Things break all the time in distributed systems: Part 2 Cassandra
This post is a continuation of the previous blog “Things break all the time in distributed systems: Part 1 ClickHouse”
In these blog posts I want to give some details about what happened, how we discovered the problems and how we resolved them.
Cassandra node failure
This time we got several built-in warnings from Instana that alerted us about problems with one of our Cassandra nodes. A single Cassandra node failing in our large clusters is not a problem and does not impact customers since all data is replicated. It is still critical to resolve problems quickly, just in case the underlying problem impacts more nodes.
From the alerts we jumped directly to the affected Cassandra node and checked some key metrics. A good indicator if a Cassandra process is running stable are the JVM metrics: Garbage Collection and Suspension looked off in this case.
For Cassandra we have several service level objectives defined and one of those SLOs makes sure that we do not run out of EBS burst credits for the ST1 volumes. In this case we did run out of burst credits and had to convert the volume back to GP2. After restarting the affected Cassandra node the problem was resolved.

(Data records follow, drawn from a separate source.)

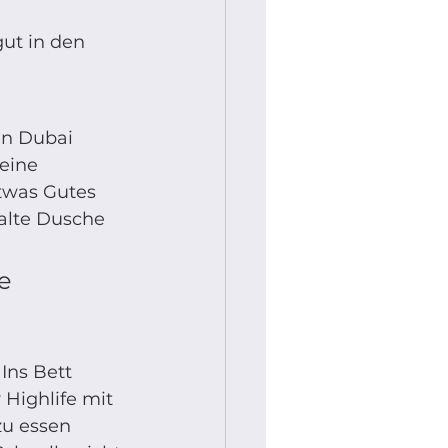
ut in den 
eine 
Etwas Gutes 
alte Dusche 
e 
Ins Bett 
Highlife mit 
zu essen 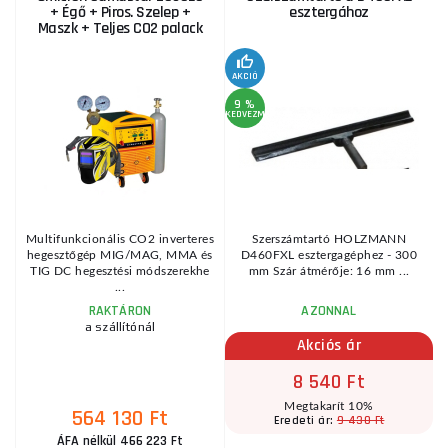
+ Égő + Piros. Szelep +
esztergához
Maszk + Teljes CO2 palack
4
KE
AKCIÓ
9 %
KEDVEZMÉNY
ek
Multifunkcionális CO2 inverteres
Szerszámtartó HOLZMANN
hegesztőgép MIG/MAG, MMA és
D460FXL esztergagéphez - 300
TIG DC hegesztési módszerekhe
mm Szár átmérője: 16 mm ...
...
RAKTÁRON
AZONNAL
a szállítónál
Akciós ár
8 540 Ft
Megtakarít 10%
564 130 Ft
9 430 Ft
Eredeti ár:
ÁFA nélkül 466 223 Ft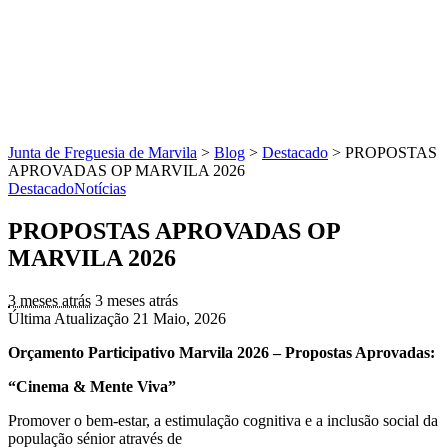
Junta de Freguesia de Marvila
>
Blog
>
Destacado
>
PROPOSTAS
APROVADAS OP MARVILA 2026
Destacado
Notícias
PROPOSTAS APROVADAS OP
MARVILA 2026
3 meses atrás
3 meses atrás
Última Atualização 21 Maio, 2026
Orçamento Participativo Marvila 2026 – Propostas Aprovadas:
“Cinema & Mente Viva”
Promover o bem-estar, a estimulação cognitiva e a inclusão social da
população sénior através de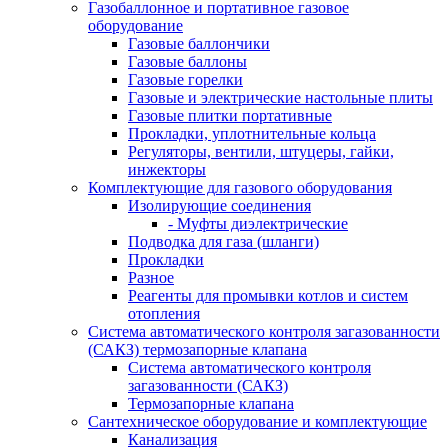
Газобаллонное и портативное газовое
оборудование
Газовые баллончики
Газовые баллоны
Газовые горелки
Газовые и электрические настольные плиты
Газовые плитки портативные
Прокладки, уплотнительные кольца
Регуляторы, вентили, штуцеры, гайки,
инжекторы
Комплектующие для газового оборудования
Изолирующие соединения
- Муфты диэлектрические
Подводка для газа (шланги)
Прокладки
Разное
Реагенты для промывки котлов и систем
отопления
Система автоматического контроля загазованности
(САКЗ) термозапорные клапана
Система автоматического контроля
загазованности (САКЗ)
Термозапорные клапана
Сантехническое оборудование и комплектующие
Канализация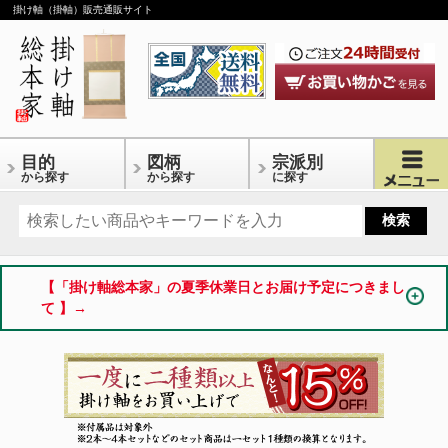
掛け軸（掛軸）販売通販サイト
目的
図柄
宗派別
から探す
から探す
に探す
【「掛け軸総本家」の夏季休業日とお届け予定につきまし
て 】→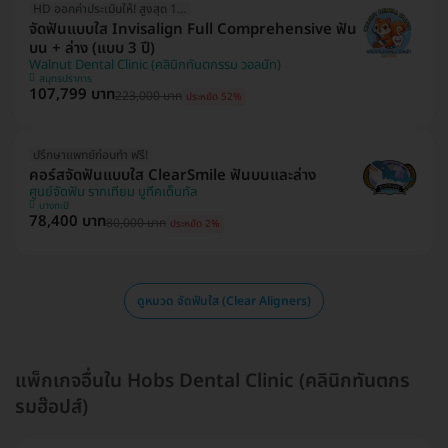
HD ออกค่าประเมินให้! สูงสุด 1500 บ.
จัดฟันแบบใส Invisalign Full Comprehensive ฟัน
บน + ล่าง (แบบ 3 ปี)
Walnut Dental Clinic (คลินิกทันตกรรม วอลนัท)
สมุทรปราการ
107,799 บาท
223,000 บาท
ประหยัด 52%
ปรึกษาแพทย์ก่อนทำ ฟรี!
คอร์สจัดฟันแบบใส ClearSmile ฟันบนและล่าง
ศูนย์จัดฟัน รากเทียม บูทีคเด็นทัล
บางกะปิ
78,400 บาท
80,000 บาท
ประหยัด 2%
ดูหมวด จัดฟันใส (Clear Aligners)
แพ็กเกจอื่นใน Hobs Dental Clinic (คลินิกทันตกร
รมฮ๊อปส์)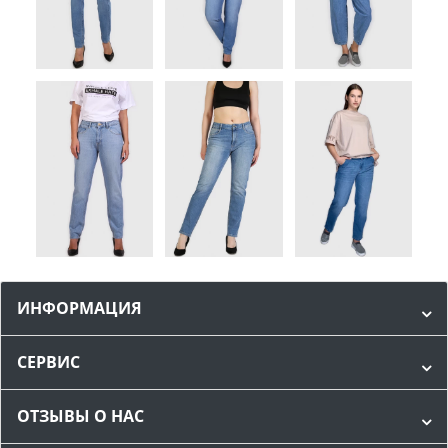
ИНФОРМАЦИЯ
СЕРВИС
ОТЗЫВЫ О НАС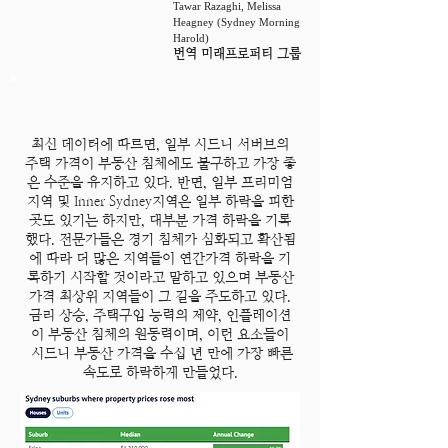
Tawar Razaghi, Melissa
Heagney (Sydney Morning
Harold)
번역 미래프로퍼티 그룹
최신 데이터에 따르면, 일부 시드니 서버브의
주택 가격이 부동산 침체에도 불구하고 가장 좋
은 수준을 유지하고 있다. 반면, 일부 프리미엄
지역 및 Inner Sydney지역은 일부 하락을 피한
곳도 있기는 하지만, 대부분 가격 하락을 기록
했다. 전문가들은 경기 침체가 심화되고 확산됨
에 따라 더 많은 지역들이 연간가격 하락을 기
록하기 시작할 것이라고 말하고 있으며 부동산
가격 최상위 지역들이 그 길을 주도하고 있다.
금리 상승, 주택구입 능력의 제약, 인플레이션
이 부동산 침체의 원동력이며, 이런 요소들이
시드니 부동산 가격을 수십 년 만에 가장 빠른
속도로 하락하게 만들었다.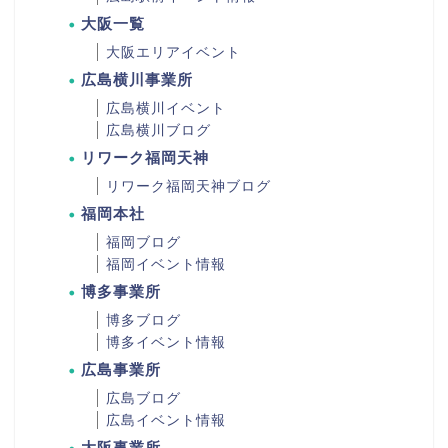
大阪一覧
大阪エリアイベント
広島横川事業所
広島横川イベント
広島横川ブログ
リワーク福岡天神
リワーク福岡天神ブログ
福岡本社
福岡ブログ
福岡イベント情報
博多事業所
博多ブログ
博多イベント情報
広島事業所
広島ブログ
広島イベント情報
大阪事業所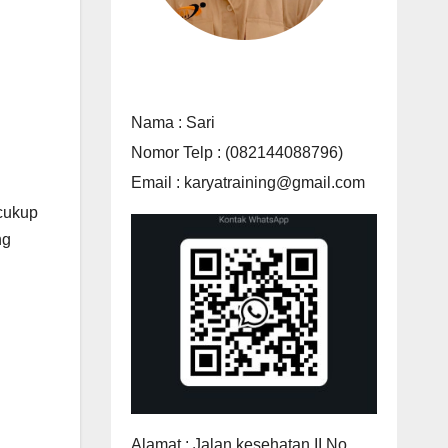
Nama : Sari
Nomor Telp : (082144088796)
Email : karyatraining@gmail.com
cukup
ng
Alamat : Jalan kesehatan II No.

You can read-up on how to monitor EBS metrics using the AWS sensor here, https://www.instana.com/docs/ecosystem/aws-ebs/
Throughput credits and burst performance: Like
st1uses a burst-bucket model for performance. Volume size determines the baseline throughput of your volume, which is the rate at which the volume accumulates throughput credits. Volume size also determines the burst throughput of your volume, which is the rate at which you can spend credits when they are available. Larger volumes have higher baseline and burst throughput. The more credits your volume has, the longer it can drive I/O at the burst level. Source: https://docs.aws.amazon.com/AWSEC2/latest/UserGuide/ebs-volume-types.html
Using our built-in Cassandra cluster dashboards we can easily verify that the cluster read / write performance is not impacted.
Monitoring burst credits for the ST1 EBS volumes helped us identify the underlying root-cause in this case. Keeping an eye on the ST1 volume burst credits using the AWS UI is a bit cumbersome. Therefore I am glad we monitor these metrics with Instana’s AWS sensor.